Hai ragione. Molti Irlandesi hanno lasciato la propria patria per andare negli Stati Uniti. È un’emigrazione che dura da oltre 100 anni. Mio fratello è stato il primo a trasferirsi a New York e a vivere là. Aveva un piccolo pub in cui c’era la possibilità di lavorare e fare musica dal vivo. Jeff Buckley inizio proprio là: lavorando e suonando musica ogni lunedì sera. Sinead o Conner viveva nell’appartamento sopra il locale e vi lavorava durante il giorno. Quando sono stato colto dal desiderio di lavorare e scoprire nuovi mondi in cui mi fosse data la possibilità di sperimentare anche la mia vocazione musicale decisi di andare a New York. Non avevo una chiara idea di cosa potessi e volessi fare: pensavo all’inizio di suonare nel locale di mio fratello e di vivere, anche io, il mio piccolo sogno di New York.
Quindi il “vero” motivo che ti ha spinto a scegliere New York è? Famiglia, carriera, sogno?
Non avevo un lavoro e l’idea di andare a finire in un ufficio non mi entusiasma più di tanto. Altre opportunità non è che me ne venivano offerte molte in Irlanda. Così ho comprato un biglietto di sola andata per NY.
La tua musica ha le sonorità irlandesi con delle infiltrazioni newyorkesi. Tu come descriveresti la tua musica?
Penso che questa sia una descrizione perfetta. Tutte le melodie, la tristezza e la malinconia sono irlandesi, ma New York mi ha fatto imparare come veicolare questi sentimenti. Direi che le strade di New York mi hanno permesso di dare corpo alla mia musica.
C’è una canzone a cui ti senti particolarmente legato e perchè?
Ce ne sono alcune di canzoni. Una è “Volunteer”, scritta per i pompieri che sono intervenuti in seguito alla catastrife dell’11 settembre. Penso che la canzone contenga dei versi molto carichi di sentimenti, anche per le citazioni di Star Wars in essa contenute.
Alcune delle tue canzoni sono state usate in serie televisive come “One Tree Hills” e “Bones”. Come è ascoltare la tua musica in questo contesto?
Prima guardavo sempre le puntate di queste serie per ascoltare la mia musica e vedere come rendeva in quel contesto. Sicuramente all’inizio il fatto mi emozionava molto. Ora, occupandomi anche di colonne sonore, penso di essere “maturato” e di poter vedere il tutto in maniera più professionale.
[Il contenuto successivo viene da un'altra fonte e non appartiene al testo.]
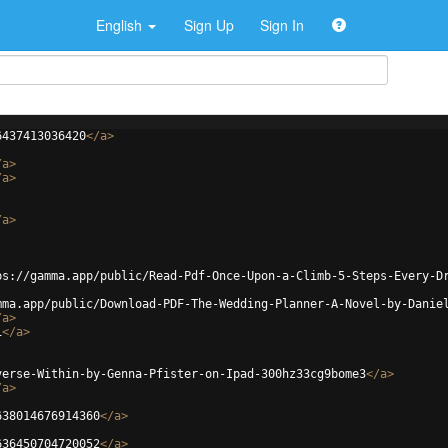
English
Sign Up
Sign In
6437413036420
</
a
>
/
a
>
/
a
>
/
a
>
ps://gamma.app/public/Read-Pdf-Once-Upon-a-Climb-5-Steps-Every-D
mma.app/public/Download-PDF-The-Wedding-Planner-A-Novel-by-Danie
/
a
>
i
</
a
>
verse-Within-by-Genna-Pfister-on-Ipad-300hz33cg9bome3
</
a
>
/
a
>
638014676914360
</
a
>
636450704720052
</
a
>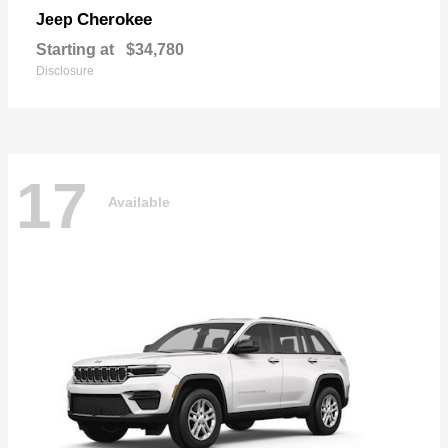
Cherokee
Jeep
Starting at
$34,780
Disclosure
17
Available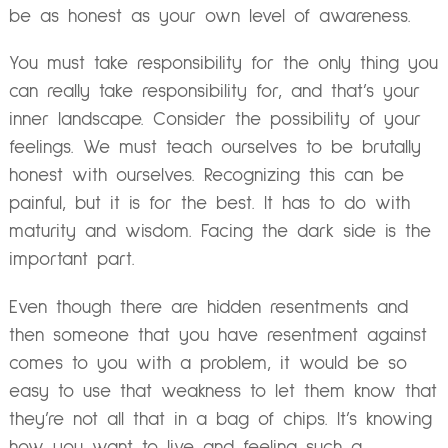
be as honest as your own level of awareness.
You must take responsibility for the only thing you
can really take responsibility for, and that’s your
inner landscape. Consider the possibility of your
feelings. We must teach ourselves to be brutally
honest with ourselves. Recognizing this can be
painful, but it is for the best. It has to do with
maturity and wisdom. Facing the dark side is the
important part.
Even though there are hidden resentments and
then someone that you have resentment against
comes to you with a problem, it would be so
easy to use that weakness to let them know that
they’re not all that in a bag of chips. It’s knowing
how you want to live and feeling such a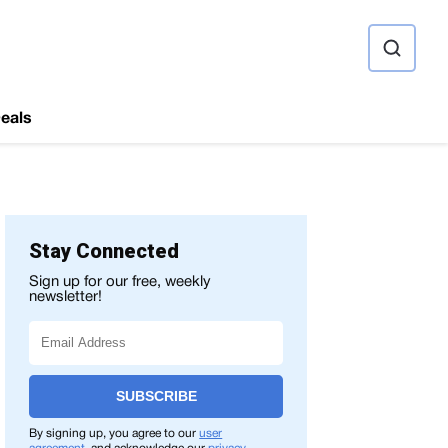
ource
eals
Stay Connected
Sign up for our free, weekly
newsletter!
SUBSCRIBE
By signing up, you agree to our
user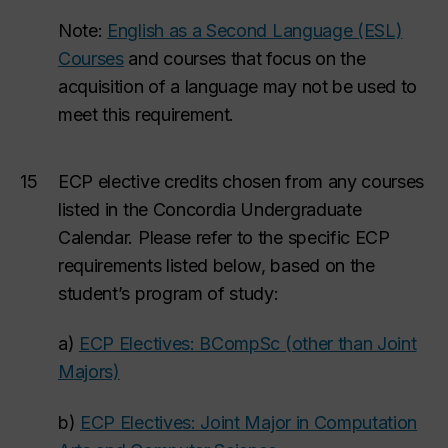
Note:
English as a Second Language (ESL)
Courses
and courses that focus on the
acquisition of a language may not be used to
meet this requirement.
15
ECP elective credits chosen from
any courses
listed in the Concordia Undergraduate
Calendar. Please refer to the specific ECP
requirements listed below, based
on the
student’s program of study:
a)
ECP Electives: BCompSc (other than Joint
Majors)
b)
ECP Electives: Joint Major in Computation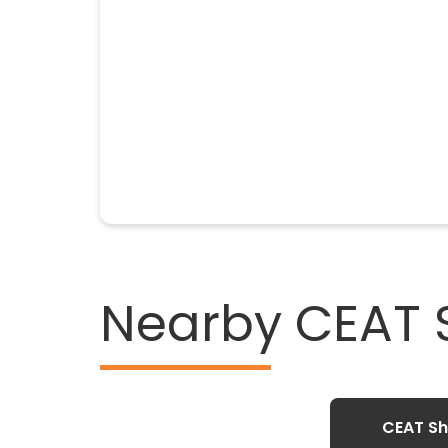
Nearby CEAT
CEAT Sh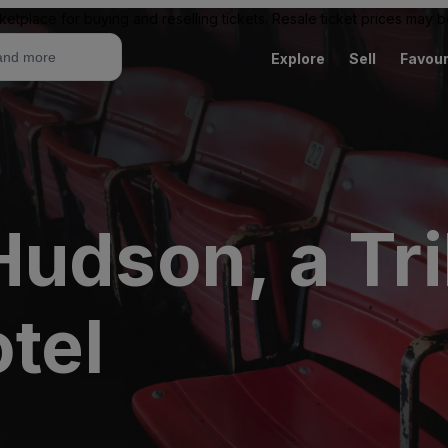
ketplace for buying and reselling tickets. Resale ticket prices may
Explore
Sell
Favour
Hudson, a Tr
otel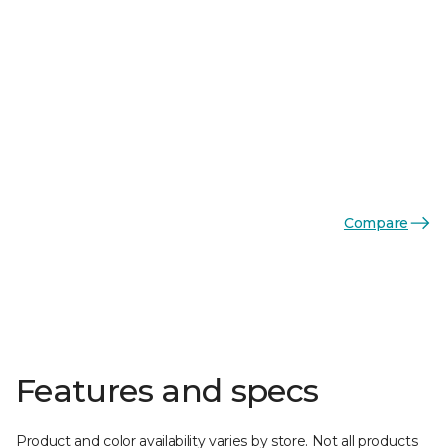
Compare
Features and specs
Product and color availability varies by store. Not all products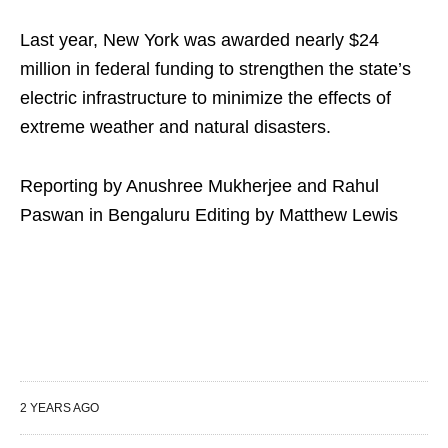
Last year, New York was awarded nearly $24
million in federal funding to strengthen the state’s
electric infrastructure to minimize the effects of
extreme weather and natural disasters.
Reporting by Anushree Mukherjee and Rahul
Paswan in Bengaluru Editing by Matthew Lewis
2 YEARS AGO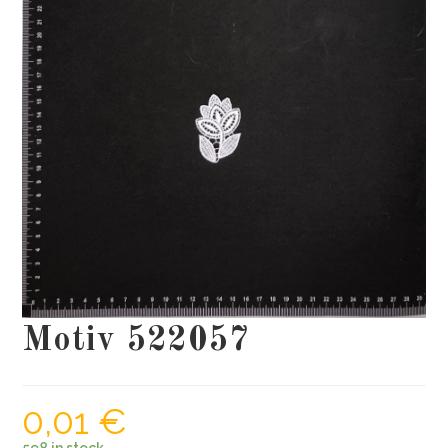
Motiv 522057
0,01
€
598 in stock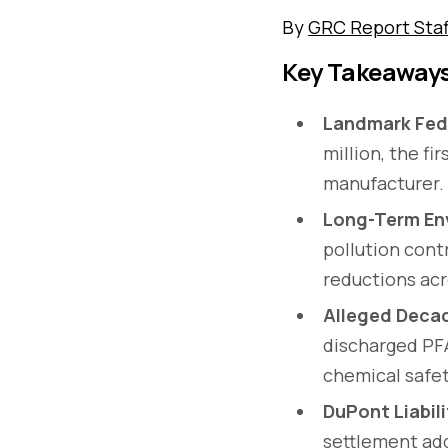
By
GRC Report Staf
Key Takeaway
Landmark Fed
million, the f
manufacturer.
Long-Term En
pollution cont
reductions acro
Alleged Decad
discharged PFA
chemical safet
DuPont Liabil
settlement add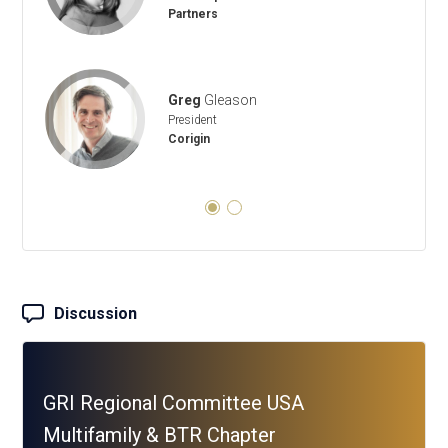
Partners
Greg
Gleason
President
Corigin
Discussion
GRI Regional Committee USA
Multifamily & BTR Chapter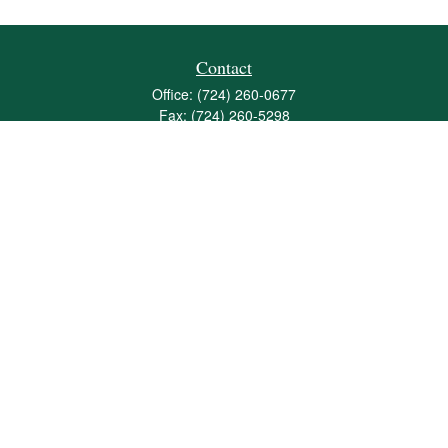
Contact
Office:
(724) 260-0677
Fax:
(724) 260-5298
501 Valley Brook Road
Suite 201
Mcmurray,
PA
15317
joshua@maherwealth.com
Quick Links
Retirement
Investment
Estate
Insurance
Tax
Money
Ora non ascolto più tanto, ma sono piuttosto impegnato a continuare a creare.
C’è qualche serie televisiva per cui ti piacerebbe scrivere della musica?
Direi “Grey’s Anatomy”. È una serie molto popolare e potrebbe essere la piattaforma perfetta per raggiungere un pubblico molto vasto.
Il tuo desiderio o sogno nel cassetto?
Viaggiare, potermi esibire e non perdere mai la speranza e la felicità.